Entre 2013 et 2016, des appels ont été faits à la Cour Supérieur, à la Cour d'Appel, et à la Cour Suprême de Californie, argumentant que la procédure criminelle devait être abandonnée au vu de la décision de la cour familiale et la reconnaissance que Ben était mort naturellement. Tous les appels ont été rejetés et le procès a été programmé.
En 2017, le procureur a consulté un autre expert médical qui a rendu son rapport en janvier 2018, et dans lequel elle a constaté des preuves d'une infection à travers le système nerveux de Ben, et des thromboses à de multiples endroits du corps, suggérant des causes médicales ayant pu causer sa mort.
En jiullet 2018, l'équipe de la défense a réuni de nouveaux rapports médicaux sur la question des infections et des traumatismes, des articles montrant qu'une attaque cérébrale peut conduire à des signes traditionnellement attribués au diagnostic du syndrome du bébé secoué, et des détails sur une maladie métabolique osseuse.
L'avocate du NCIP Paige Kaneb a dit :
« C'était vraiment gratifiant de rencontrer le procureur et de l'entendre dire qu'il se posait des questions, et qu'il réunissait des preuves en ce sens.
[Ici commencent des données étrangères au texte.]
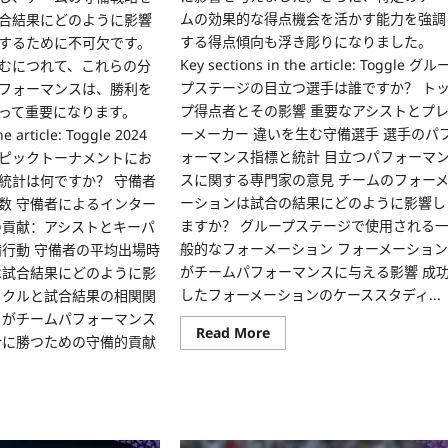
ン
ス
ムの効果的な得点機会を活かす能力を強調
合結果にどのように影響
レ
する得点傾向も浮き彫りになりました。
するために不可欠です。
ビ
ュ
Key sections in the article: Toggle グル
むにつれて、これらの分
ー
プステージの目立つ選手は誰ですか？ ト
フォーマンスは、勝利を
プ得点者とその影響 重要なアシストとプ
って重要になります。
ーメーカー 違いを生む守備選手 選手のパ
he article: Toggle 2024
ォーマンス指標と統計 目立つパフォーマ
リンピックトーナメントにお
スに関する専門家の意見 チームのフォー
統計は何ですか？ 守備者
ーションは試合の結果にどのように影響し
数 守備者によるインター
ますか？ グループステージで使用される
の貢献：アシストとキーパ
般的なフォーメーション フォーメーショ
備行動 守備者の平均出場時
がチームパフォーマンスに与える影響 成
は試合結果にどのように影
したフォーメーションのケーススタディ...
ックルと試合結果の相関関
トがチームパフォーマンス
Read
Read More
合に勝つための守備的貢献
more
about
グ
ル
ad
ー
re
プ
ut
ス
4
テ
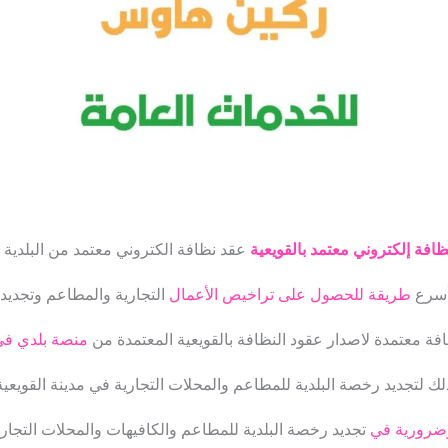
افة إلكتروني معتمد بالقويعية
عقد نظافة الكتروني معتمد من البلدية 
أسرع
طريقة للحصول على تراخيص الأعمال
التجارية والمطاعم وتجديد
 معتمدة لاصدار عقود النظافة بالقويعية المعتمدة من
منصة بلدي في 
لك لتجديد رخصة البلدية للمطاعم والمحلات التجارية في مدينة القويعية 
 وضرورية في
تجديد رخصة البلدية للمطاعم والكافيهات والمحلات التجار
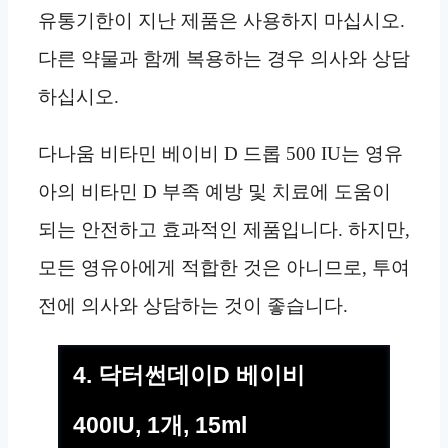
유통기한이 지난 제품은 사용하지 마십시오.
다른 약물과 함께 복용하는 경우 의사와 상담
하십시오.
다나움 비타민 베이비 D 드롭 500 IU는 영유
아의 비타민 D 부족 예방 및 치료에 도움이
되는 안전하고 효과적인 제품입니다. 하지만,
모든 영유아에게 적합한 것은 아니므로, 투여
전에 의사와 상담하는 것이 좋습니다.
4. 닥터썬데이D 베이비
400IU, 1개, 15ml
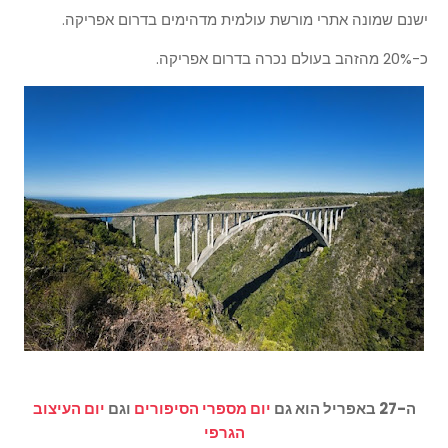
ישנם שמונה אתרי מורשת עולמית מדהימים בדרום אפריקה.
כ-20% מהזהב בעולם נכרה בדרום אפריקה.
ה-27 באפריל הוא גם
יום מספרי הסיפורים
וגם
יום העיצוב
הגרפי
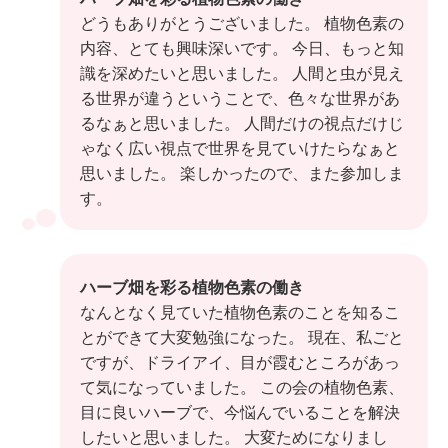
どうもありがとうございました。 植物色素の
内容、とても興味深いです。 今日、もっと知
識を深めたいと思いました。 人間と虫が見え
る世界が違うということで、色々な世界があ
るなぁと思いました。 人間だけの視点だけじ
ゃなく広い視点で世界を見ていけたらなぁと
思いました。 楽しかったので、また参加しま
す。
ハーブ畑を彩る植物色素の働き
なんとなく見ていた植物色素のことを知るこ
とができて大変勉強になった。 現在、私ごと
ですが、ドライアイ、目が霞むところがあっ
て気になっていました。 この会の植物色素、
目に良いハーブで、今悩んでいることを解決
したいと思いました。 大変ためになりまし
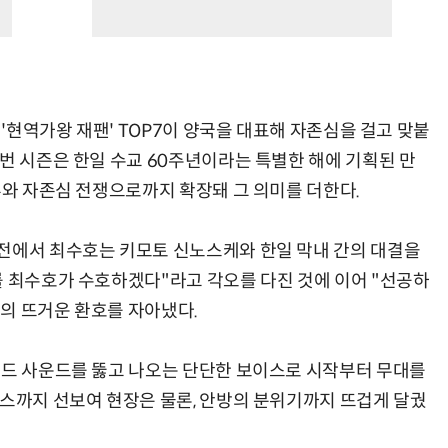
 '현역가왕 재팬' TOP7이 양국을 대표해 자존심을 걸고 맞붙
번 시즌은 한일 수교 60주년이라는 특별한 해에 기획된 만
류와 자존심 전쟁으로까지 확장돼 그 의미를 더한다.
전에서 최수호는 키모토 신노스케와 한일 막내 간의 대결을
를 최수호가 수호하겠다"라고 각오를 다진 것에 이어 "선공하
의 뜨거운 환호를 자아냈다.
밴드 사운드를 뚫고 나오는 단단한 보이스로 시작부터 무대를
댄스까지 선보여 현장은 물론, 안방의 분위기까지 뜨겁게 달궜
C'était particulièrement encourageant de savoir que le procureur était intéressé par les preuves et qu'il voulait trouver la vérité sur ce qui était arrivé à Ben. »
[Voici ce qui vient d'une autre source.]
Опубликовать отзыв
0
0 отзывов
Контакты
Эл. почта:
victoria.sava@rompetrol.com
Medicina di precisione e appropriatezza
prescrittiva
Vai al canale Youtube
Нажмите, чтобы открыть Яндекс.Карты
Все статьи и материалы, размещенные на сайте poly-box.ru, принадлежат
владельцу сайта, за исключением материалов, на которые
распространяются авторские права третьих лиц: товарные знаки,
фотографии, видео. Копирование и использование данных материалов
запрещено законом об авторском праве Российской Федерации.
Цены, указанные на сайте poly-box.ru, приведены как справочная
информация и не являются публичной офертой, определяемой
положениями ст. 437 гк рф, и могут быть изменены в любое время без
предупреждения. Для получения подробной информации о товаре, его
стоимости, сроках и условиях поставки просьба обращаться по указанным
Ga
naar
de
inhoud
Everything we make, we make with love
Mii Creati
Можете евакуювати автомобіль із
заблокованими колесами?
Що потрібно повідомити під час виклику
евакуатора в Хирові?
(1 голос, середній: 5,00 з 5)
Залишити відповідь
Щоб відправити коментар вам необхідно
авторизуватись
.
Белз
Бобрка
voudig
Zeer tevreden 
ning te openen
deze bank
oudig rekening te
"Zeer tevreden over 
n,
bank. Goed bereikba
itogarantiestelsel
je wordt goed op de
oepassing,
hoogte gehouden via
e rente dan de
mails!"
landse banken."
Après avoir consulté ces informations supplémentaires, le procureur a décidé d'abandonner toutes les charges.
Désormais, la famille peut faire le deuil de l'enfant et du frère qu'ils ont perdu il y a six ans.
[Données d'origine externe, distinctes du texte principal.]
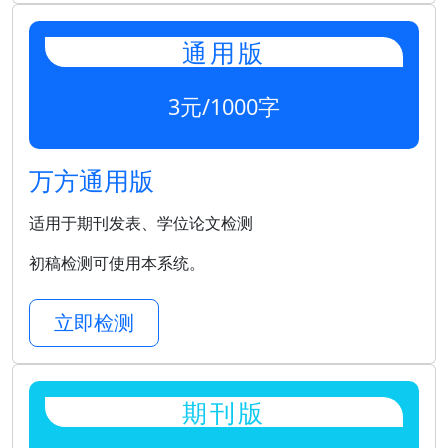
通用版
3元/1000字
万方通用版
适用于期刊发表、学位论文检测
初稿检测可使用本系统。
立即检测
期刊版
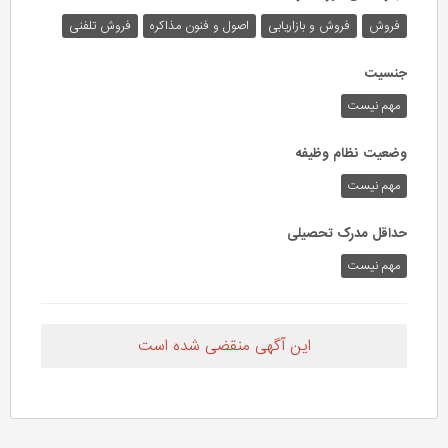
فروش
فروش و بازاریابی
اصول و فنون مذاکره
فروش تلفنی
جنسیت
مهم نیست
وضعیت نظام وظیفه
مهم‌ نیست
حداقل مدرک تحصیلی
مهم نیست
این آگهی منقضی شده است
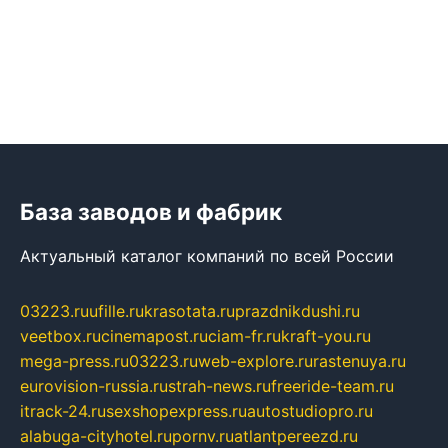
База заводов и фабрик
Актуальный каталог компаний по всей России
03223.ru
ufille.ru
krasotata.ru
prazdnikdushi.ru
veetbox.ru
cinemapost.ru
ciam-fr.ru
kraft-you.ru
mega-press.ru
03223.ru
web-explore.ru
rastenuya.ru
eurovision-russia.ru
strah-news.ru
freeride-team.ru
itrack-24.ru
sexshopexpress.ru
autostudiopro.ru
alabuga-cityhotel.ru
pornv.ru
atlantpereezd.ru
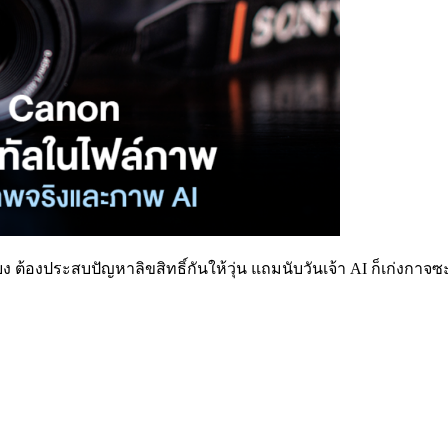
สียง ต้องประสบปัญหาลิขสิทธิ์กันให้วุ่น แถมนับวันเจ้า AI ก็เก่ง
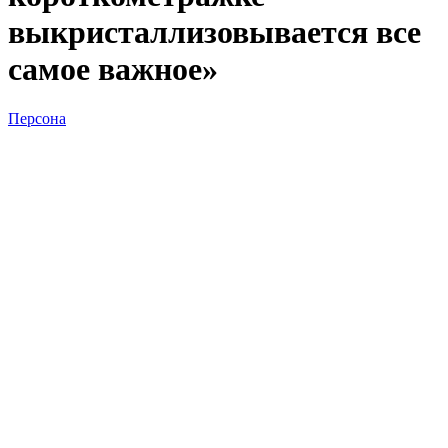
выкристаллизовывается все
самое важное»
Персона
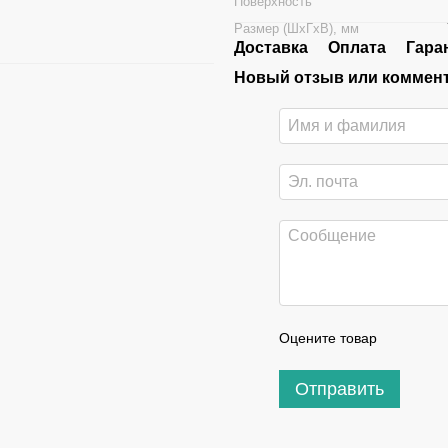
Поверхность
Размер (ШхГхВ), мм
Доставка
Оплата
Гара
Новый отзыв или коммен
Оцените товар
Отправить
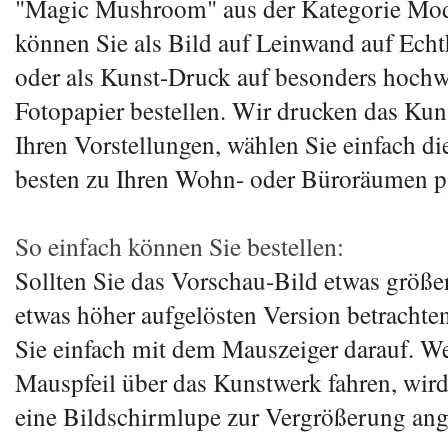
"Magic Mushroom" aus der Kategorie Mo
können Sie als Bild auf Leinwand auf Ech
oder als Kunst-Druck auf besonders hoch
Fotopapier bestellen. Wir drucken das Ku
Ihren Vorstellungen, wählen Sie einfach di
besten zu Ihren Wohn- oder Büroräumen pa
So einfach können Sie bestellen:
Sollten Sie das Vorschau-Bild etwas größer
etwas höher aufgelösten Version betrachten
Sie einfach mit dem Mauszeiger darauf. W
Mauspfeil über das Kunstwerk fahren, wird
eine Bildschirmlupe zur Vergrößerung ang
« Nous ne pensions jamais être dans cette situation », dit Madame Yhip. « Il y a d'autres personnes comme nous, se battant pour laver leur nom, sans savoir ce qui va leur arriver ou arriver à leurs enfants. Nous avons été bénis par tant de personnes souhaitant aider, des avocats, amis, des personnes que nous ne connaissons même pas. Nous avons hâte de tourner la page de cette tragédie. »
A propos du Projet Innocence de Californie du Nord
Le NCIP est un programme à but non lucratif de la faculté de droit de l'Université de Santa Clara, dont la mission est de promouvoir un système de justice criminelle équilibré, efficace, et humain, et de protéger les droits des innocents. Depuis sa création en 2001, le NCIP a traité plus de 10 000 demandes pour l'assistance de détenus, a enquêté sur des centaines de dossiers, a traité des litiges et des résolutions dans des douzaines de cas, et obtenu la libération de 23 personnes innocentes emprisonnées à tort.